Though the money quote came minutes earlier (“Since Friday my intention was to play for the New York Jets”), Aaron Rodgers, in his much-anticipated appearance Wednesday on The Pat McAfee Show, had plenty to say about Adam Schefter, refuting his apparent list of “demands,” pressuring the Jets to sign a number of his former teammates including Allen Lazard, Randall Cobb and Marcedes Lewis.
“It’s so ridiculous. Just ask Schefter what I texted him when he somehow got my number and texted me. I didn’t respond to Dianna Russini, but I would say the same thing that I told Schefty: ‘Lose my number,’” said Rodgers, continuing his recent crusade against league insiders and their supposed “sources.” “It’s like I had a sheet of paper when I met with the Jets and said, ‘Sign these people.’ That’s not the reality.”
Rodgers has been critical of Schefter before, blasting him for misreporting details of his recent “darkness” retreat. “There’s an inner circle and in my inner circle, nobody talks to [NFL Network’s] Ian Rapoport or Adam Schefter,” said Rodgers at the time. “I have no problem with Ian Rapoport, Schefter, I think they’re really good at their jobs. When it comes to me, they don’t know s---. They really don’t.”
Schefter responded on Twitter, posting a screengrab of their last text exchange, confirming Rodgers did indeed tell him to lose his number.
Rodgers, after weeks of keeping us in the dark (no pun intended), finally gave us the headline we were all waiting for, though in absorbing the news of his departure from Green Bay, many tuning into McAfee’s live stream—which exceeded half-a-million viewers—were more focused on his sweatshirt, amused by what appeared to be a food stain on his right chest.

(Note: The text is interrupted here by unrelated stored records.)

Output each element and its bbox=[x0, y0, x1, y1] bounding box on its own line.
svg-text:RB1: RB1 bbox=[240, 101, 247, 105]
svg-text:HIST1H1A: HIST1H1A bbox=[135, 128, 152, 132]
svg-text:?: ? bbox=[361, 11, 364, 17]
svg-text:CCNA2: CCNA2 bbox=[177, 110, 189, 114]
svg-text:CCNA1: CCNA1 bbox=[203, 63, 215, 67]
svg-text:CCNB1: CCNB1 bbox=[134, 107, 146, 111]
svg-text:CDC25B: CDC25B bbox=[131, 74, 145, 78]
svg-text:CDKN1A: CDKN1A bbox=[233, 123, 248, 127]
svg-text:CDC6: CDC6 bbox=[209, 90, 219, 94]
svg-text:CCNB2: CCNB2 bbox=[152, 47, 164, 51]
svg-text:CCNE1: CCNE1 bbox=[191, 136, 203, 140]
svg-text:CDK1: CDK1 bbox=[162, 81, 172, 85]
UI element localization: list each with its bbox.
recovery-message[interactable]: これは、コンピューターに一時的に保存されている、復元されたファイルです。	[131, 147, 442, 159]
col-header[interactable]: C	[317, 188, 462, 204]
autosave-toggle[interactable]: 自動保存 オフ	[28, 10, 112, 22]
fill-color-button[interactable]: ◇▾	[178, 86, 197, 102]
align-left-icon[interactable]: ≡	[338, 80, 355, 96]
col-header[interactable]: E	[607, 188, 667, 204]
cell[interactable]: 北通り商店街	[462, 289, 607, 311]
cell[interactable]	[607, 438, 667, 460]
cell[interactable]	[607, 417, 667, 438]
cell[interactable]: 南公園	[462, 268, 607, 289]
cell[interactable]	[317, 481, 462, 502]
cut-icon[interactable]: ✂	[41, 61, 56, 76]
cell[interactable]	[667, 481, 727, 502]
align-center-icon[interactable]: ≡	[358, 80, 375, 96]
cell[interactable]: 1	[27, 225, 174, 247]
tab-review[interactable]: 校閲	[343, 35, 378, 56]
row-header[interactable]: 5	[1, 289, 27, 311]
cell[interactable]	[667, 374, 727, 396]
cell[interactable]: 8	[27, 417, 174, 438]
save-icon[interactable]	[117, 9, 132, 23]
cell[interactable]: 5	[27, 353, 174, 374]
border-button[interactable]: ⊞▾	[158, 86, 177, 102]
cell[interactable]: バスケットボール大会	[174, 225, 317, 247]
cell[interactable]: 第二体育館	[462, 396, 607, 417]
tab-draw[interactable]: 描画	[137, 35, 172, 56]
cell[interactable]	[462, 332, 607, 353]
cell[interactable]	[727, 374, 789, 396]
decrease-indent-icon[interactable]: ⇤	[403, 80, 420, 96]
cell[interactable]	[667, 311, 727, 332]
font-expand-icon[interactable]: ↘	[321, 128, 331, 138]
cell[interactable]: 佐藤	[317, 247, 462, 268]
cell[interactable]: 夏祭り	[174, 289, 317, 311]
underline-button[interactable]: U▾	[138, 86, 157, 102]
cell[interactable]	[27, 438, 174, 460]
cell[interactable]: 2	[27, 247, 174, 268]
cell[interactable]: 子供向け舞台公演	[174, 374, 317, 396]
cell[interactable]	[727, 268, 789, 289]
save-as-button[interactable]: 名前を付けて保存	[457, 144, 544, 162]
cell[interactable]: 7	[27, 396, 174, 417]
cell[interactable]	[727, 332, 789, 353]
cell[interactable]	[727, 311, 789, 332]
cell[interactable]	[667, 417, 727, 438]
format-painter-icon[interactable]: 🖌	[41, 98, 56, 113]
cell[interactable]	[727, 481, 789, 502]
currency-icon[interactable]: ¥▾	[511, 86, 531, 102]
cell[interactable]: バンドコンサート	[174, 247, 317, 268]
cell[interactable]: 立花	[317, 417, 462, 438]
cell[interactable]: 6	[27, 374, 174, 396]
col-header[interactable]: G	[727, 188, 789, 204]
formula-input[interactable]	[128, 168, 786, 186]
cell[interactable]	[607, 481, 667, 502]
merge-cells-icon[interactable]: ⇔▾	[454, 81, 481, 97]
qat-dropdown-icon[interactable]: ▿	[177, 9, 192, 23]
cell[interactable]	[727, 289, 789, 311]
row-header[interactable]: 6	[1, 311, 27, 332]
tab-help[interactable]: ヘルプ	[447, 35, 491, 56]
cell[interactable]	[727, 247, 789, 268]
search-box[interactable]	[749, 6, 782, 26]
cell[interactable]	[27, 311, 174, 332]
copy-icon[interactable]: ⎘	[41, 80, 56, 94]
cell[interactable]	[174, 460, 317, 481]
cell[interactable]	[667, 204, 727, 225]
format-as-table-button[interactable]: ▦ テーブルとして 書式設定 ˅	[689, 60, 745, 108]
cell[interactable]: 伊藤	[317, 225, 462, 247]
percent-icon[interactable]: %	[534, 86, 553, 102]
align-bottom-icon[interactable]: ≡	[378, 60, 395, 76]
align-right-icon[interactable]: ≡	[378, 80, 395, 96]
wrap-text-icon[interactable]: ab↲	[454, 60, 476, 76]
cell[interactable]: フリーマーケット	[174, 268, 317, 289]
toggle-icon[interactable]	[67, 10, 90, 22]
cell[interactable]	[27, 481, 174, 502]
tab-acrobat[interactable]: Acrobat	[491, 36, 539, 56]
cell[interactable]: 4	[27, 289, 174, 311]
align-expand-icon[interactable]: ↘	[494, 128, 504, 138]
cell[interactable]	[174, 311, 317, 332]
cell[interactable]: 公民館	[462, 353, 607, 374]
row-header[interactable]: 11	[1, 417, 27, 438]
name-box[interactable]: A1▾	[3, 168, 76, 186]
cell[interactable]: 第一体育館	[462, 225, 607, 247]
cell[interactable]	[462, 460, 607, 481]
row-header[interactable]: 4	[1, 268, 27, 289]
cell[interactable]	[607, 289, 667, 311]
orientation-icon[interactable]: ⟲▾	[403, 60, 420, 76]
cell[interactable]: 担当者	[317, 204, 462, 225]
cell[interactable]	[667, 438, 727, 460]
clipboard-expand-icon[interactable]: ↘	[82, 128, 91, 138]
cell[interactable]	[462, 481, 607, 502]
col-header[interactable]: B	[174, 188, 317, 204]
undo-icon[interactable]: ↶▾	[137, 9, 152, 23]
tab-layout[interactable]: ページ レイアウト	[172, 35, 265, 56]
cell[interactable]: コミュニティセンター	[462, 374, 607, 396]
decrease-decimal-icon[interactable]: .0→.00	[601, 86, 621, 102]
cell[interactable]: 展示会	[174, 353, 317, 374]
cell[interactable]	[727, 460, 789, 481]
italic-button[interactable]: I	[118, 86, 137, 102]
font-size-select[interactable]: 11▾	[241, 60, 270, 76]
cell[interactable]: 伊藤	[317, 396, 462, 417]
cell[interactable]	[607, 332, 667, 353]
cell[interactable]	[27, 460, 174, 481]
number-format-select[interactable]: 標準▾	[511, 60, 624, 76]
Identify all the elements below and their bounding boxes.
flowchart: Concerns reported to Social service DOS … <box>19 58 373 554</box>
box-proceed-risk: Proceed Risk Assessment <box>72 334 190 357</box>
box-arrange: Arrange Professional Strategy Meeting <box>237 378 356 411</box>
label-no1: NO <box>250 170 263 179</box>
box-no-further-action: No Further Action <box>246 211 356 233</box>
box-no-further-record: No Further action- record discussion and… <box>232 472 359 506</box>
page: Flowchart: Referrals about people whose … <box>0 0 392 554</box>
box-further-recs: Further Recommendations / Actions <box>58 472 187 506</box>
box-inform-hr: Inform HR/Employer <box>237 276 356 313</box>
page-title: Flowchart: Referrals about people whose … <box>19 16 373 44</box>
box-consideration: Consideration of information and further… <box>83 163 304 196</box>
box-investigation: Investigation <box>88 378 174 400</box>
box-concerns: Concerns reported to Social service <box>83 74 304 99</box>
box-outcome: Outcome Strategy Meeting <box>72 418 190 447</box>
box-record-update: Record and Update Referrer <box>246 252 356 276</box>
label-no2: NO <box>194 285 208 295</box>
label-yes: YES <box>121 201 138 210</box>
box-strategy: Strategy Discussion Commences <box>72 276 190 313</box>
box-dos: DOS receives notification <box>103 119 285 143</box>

There’s still work to be done in terms of trade compensation, though all signs point to Rodgers following the same arc as his Packers predecessor Brett Favre, who also defected to the Jets late in his career. With no assurance Rodgers will play beyond 2023, the Jets are taking a calculated risk in staking their future to a 39-year-old coming off a career-worst season. Still, amid the sport’s longest active playoff drought (12 years), the Jets needed to swing for the fences, if only to appease their long-suffering fanbase, one that hasn’t experienced competent quarterback play in far too long.